To już chyba tradycja – trzeba odpowiedzieć na „szokujące prognozy” … Jest grudzień i jak zwykle tradycyjnie w grudniu Saxo Bank podaje swoje – szokujące prognozy na kolejny rok. Ten duński bank już od kilku lat pokazuje listę zdarzeń ekonomicznych, nie tylko szokujących, nie tylko mogących wywołać popłoch lub trzęsienie ziemi na rynkach finansowych i nie tylko mało prawdopodobnych, ale przede wszystkim pokazujących pewne ukryte i pozornie niewidoczne trendy i zagrożenia – w poprzednim roku Saxo Bank mówił (na 2019) m.in. o kupnie Tesli przez Apple, recesji w Niemczech, kłopotach Netflixa czy spadku funta i jego zrównaniu się z dolarem (nic się nie sprawdziło).

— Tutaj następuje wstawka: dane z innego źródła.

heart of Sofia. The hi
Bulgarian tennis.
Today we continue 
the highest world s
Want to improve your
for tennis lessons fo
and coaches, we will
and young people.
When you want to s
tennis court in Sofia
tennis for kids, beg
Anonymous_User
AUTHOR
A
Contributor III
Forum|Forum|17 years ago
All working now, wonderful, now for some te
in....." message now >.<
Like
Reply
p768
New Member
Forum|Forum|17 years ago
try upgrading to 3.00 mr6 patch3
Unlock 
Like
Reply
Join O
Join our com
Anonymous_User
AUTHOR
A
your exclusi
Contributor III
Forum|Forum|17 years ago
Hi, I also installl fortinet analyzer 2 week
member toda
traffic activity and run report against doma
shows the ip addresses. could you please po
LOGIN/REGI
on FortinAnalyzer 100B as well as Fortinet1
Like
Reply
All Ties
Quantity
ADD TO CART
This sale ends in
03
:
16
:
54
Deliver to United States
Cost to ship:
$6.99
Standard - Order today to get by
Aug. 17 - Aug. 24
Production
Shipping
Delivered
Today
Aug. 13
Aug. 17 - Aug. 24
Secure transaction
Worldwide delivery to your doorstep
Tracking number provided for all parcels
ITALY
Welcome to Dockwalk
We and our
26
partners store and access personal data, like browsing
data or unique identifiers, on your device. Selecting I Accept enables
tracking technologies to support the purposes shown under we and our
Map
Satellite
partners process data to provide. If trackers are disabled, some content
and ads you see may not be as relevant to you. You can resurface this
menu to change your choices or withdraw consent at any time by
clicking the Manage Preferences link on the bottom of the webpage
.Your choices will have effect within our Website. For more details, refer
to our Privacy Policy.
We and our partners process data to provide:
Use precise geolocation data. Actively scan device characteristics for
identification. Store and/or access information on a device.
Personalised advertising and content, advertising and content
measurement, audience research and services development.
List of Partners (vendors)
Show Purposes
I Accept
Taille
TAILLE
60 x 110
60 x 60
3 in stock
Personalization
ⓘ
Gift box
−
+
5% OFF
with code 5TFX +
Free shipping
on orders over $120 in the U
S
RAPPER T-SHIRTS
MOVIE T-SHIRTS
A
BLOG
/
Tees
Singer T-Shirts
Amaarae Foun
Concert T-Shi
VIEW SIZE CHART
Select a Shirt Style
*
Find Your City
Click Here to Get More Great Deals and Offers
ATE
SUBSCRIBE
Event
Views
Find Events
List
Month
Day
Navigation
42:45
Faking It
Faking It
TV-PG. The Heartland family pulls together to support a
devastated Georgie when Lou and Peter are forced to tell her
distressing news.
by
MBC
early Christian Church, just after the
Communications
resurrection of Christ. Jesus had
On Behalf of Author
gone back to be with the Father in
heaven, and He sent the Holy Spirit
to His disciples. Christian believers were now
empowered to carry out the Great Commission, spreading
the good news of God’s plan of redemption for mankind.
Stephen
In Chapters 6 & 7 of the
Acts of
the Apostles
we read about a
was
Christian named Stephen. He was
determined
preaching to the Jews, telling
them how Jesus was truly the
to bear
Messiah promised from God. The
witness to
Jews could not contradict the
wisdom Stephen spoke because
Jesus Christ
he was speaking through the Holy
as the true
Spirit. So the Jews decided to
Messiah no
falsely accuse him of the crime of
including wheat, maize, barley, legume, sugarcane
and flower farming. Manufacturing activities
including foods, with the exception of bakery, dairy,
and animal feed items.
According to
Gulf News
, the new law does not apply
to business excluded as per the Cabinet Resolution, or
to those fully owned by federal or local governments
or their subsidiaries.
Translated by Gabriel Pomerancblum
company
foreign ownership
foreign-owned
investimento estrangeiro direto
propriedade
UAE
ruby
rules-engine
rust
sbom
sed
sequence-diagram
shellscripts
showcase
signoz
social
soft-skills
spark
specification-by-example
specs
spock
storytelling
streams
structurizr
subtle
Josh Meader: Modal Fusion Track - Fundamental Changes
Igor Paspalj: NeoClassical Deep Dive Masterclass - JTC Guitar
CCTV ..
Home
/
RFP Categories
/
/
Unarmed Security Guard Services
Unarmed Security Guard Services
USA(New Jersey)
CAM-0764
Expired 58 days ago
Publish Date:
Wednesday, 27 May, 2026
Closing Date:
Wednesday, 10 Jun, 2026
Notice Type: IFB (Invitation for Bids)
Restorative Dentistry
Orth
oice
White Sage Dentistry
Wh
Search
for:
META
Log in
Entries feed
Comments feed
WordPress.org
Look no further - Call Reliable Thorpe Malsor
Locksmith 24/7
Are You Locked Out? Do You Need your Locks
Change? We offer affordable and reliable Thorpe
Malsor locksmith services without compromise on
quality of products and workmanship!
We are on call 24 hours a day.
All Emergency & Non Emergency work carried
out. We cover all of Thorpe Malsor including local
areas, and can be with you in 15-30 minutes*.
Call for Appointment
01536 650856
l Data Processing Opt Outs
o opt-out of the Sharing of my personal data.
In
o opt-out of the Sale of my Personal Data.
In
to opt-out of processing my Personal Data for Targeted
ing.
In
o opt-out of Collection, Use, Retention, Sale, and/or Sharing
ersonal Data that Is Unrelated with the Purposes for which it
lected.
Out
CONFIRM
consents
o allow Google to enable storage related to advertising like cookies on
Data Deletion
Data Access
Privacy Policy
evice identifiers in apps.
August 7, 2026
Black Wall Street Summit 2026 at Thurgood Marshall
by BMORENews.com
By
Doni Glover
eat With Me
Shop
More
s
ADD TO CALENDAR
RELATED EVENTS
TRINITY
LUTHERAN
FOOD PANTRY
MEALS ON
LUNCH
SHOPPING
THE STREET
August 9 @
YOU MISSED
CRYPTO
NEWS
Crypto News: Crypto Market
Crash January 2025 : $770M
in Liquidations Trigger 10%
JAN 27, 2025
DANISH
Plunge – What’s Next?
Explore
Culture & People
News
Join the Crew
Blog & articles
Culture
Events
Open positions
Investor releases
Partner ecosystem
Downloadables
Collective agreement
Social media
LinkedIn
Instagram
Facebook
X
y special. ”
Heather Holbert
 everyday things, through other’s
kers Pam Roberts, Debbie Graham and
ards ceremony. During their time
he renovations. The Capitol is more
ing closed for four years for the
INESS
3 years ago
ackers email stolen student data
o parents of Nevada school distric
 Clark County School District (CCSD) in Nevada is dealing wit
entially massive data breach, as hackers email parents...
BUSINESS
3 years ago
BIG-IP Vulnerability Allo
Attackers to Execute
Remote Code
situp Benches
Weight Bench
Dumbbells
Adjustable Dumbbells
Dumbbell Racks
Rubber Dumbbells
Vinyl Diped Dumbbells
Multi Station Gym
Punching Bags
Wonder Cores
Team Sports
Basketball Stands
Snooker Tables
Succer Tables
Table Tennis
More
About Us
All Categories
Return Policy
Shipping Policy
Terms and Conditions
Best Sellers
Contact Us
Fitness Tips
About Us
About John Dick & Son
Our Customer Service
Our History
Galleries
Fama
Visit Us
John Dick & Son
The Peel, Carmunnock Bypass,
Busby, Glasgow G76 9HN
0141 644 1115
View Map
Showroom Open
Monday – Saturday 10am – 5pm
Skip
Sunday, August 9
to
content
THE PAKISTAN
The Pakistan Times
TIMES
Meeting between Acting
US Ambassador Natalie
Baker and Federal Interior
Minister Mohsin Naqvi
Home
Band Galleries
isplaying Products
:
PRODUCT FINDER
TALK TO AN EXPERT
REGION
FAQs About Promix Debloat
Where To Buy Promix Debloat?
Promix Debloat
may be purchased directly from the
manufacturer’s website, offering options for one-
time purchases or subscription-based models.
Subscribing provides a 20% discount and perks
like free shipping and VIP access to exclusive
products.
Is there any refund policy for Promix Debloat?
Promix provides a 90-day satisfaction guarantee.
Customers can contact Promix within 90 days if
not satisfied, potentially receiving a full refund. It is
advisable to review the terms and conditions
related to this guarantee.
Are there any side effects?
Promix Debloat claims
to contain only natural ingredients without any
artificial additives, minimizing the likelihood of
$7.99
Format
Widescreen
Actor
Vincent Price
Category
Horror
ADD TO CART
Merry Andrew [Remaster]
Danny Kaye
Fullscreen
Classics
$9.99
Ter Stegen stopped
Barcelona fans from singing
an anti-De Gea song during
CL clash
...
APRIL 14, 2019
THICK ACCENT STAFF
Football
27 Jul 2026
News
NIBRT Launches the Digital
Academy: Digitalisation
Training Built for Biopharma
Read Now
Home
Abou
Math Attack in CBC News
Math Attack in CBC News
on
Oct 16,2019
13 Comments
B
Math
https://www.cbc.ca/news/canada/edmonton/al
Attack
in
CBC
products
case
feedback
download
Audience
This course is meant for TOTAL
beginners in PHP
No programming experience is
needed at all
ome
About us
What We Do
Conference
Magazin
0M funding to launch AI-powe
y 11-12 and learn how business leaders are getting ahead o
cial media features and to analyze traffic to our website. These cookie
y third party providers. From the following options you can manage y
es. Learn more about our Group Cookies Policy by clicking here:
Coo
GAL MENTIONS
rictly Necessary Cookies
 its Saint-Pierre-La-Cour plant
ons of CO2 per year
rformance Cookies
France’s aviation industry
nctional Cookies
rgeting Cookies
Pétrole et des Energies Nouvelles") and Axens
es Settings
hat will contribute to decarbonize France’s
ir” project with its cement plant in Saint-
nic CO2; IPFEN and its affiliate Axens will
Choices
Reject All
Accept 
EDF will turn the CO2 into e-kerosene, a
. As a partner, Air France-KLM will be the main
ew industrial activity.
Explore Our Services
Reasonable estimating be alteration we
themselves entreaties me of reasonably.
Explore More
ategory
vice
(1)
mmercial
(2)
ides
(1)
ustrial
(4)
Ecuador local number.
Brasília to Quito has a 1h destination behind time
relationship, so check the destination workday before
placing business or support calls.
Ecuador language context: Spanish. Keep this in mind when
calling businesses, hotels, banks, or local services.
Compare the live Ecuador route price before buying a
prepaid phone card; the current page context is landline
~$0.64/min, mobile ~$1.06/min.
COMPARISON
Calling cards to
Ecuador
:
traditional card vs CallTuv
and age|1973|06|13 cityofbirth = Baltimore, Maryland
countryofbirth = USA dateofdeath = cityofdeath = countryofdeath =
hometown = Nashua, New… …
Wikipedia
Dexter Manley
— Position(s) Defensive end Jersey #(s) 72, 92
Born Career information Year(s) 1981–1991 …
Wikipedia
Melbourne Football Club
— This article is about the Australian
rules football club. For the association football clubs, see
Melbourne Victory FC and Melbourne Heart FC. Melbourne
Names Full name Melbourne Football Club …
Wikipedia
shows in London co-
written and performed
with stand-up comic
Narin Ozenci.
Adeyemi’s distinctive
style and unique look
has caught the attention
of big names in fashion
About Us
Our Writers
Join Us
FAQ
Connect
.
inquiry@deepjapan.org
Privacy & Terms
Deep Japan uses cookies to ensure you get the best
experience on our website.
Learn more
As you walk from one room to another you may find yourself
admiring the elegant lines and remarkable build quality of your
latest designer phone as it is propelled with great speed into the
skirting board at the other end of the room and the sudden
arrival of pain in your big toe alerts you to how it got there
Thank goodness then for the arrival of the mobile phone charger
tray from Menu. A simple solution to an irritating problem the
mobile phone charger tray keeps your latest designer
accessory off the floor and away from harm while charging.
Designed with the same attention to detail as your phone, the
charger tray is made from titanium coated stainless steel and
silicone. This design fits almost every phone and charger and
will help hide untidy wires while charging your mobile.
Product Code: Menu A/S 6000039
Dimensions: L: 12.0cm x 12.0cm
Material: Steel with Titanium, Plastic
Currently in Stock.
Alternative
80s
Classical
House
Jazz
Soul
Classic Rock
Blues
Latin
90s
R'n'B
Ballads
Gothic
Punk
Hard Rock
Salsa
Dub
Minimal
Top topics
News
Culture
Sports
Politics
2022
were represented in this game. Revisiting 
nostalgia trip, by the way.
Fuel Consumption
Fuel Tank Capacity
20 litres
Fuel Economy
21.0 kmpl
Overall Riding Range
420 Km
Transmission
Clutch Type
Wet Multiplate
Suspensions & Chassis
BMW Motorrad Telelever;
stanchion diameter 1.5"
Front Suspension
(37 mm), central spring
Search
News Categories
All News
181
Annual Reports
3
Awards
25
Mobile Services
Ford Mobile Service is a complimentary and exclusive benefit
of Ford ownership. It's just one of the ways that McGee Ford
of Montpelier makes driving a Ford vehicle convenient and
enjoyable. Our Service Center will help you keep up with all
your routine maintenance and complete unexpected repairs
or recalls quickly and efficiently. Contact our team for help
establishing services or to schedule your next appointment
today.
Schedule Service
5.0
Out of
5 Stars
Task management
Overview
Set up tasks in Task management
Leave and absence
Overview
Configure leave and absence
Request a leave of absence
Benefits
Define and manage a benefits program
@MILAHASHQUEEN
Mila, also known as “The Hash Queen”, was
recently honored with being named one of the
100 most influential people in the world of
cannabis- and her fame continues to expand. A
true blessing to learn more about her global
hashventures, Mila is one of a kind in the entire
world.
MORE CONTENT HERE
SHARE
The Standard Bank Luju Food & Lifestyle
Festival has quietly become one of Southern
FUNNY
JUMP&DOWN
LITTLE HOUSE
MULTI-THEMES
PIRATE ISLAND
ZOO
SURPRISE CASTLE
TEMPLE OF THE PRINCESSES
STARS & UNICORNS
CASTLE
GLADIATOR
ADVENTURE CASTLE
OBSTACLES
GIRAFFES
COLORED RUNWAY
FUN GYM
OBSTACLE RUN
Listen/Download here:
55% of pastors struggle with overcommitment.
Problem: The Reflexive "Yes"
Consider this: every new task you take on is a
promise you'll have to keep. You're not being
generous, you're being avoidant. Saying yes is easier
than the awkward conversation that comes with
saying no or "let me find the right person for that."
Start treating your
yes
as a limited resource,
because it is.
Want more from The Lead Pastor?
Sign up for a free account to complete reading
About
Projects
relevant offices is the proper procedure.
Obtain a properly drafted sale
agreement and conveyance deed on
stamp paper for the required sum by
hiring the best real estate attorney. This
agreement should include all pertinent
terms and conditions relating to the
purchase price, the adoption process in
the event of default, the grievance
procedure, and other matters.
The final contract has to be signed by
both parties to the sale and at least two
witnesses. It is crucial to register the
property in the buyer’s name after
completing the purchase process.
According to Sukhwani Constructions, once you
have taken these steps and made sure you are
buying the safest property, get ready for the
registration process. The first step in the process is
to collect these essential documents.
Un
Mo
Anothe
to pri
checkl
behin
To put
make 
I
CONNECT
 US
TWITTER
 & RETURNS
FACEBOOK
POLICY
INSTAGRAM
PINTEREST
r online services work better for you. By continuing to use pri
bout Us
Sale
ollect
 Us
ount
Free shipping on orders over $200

Tradycji musi stać się zadość – jak co roku poniżej moje specjalne „Szokujące prognozy dla energetyki w roku 2020”, ale na początek (w przeciwieństwie do Saxo Banku – sprawdźmy jak się „sprawdzały” moje prognozy na 2019 – (można je zobaczyć TUTAJ ). Mały spoiler – całkiem nieźle sobie poradziłem J trochę jestem tym przerażony…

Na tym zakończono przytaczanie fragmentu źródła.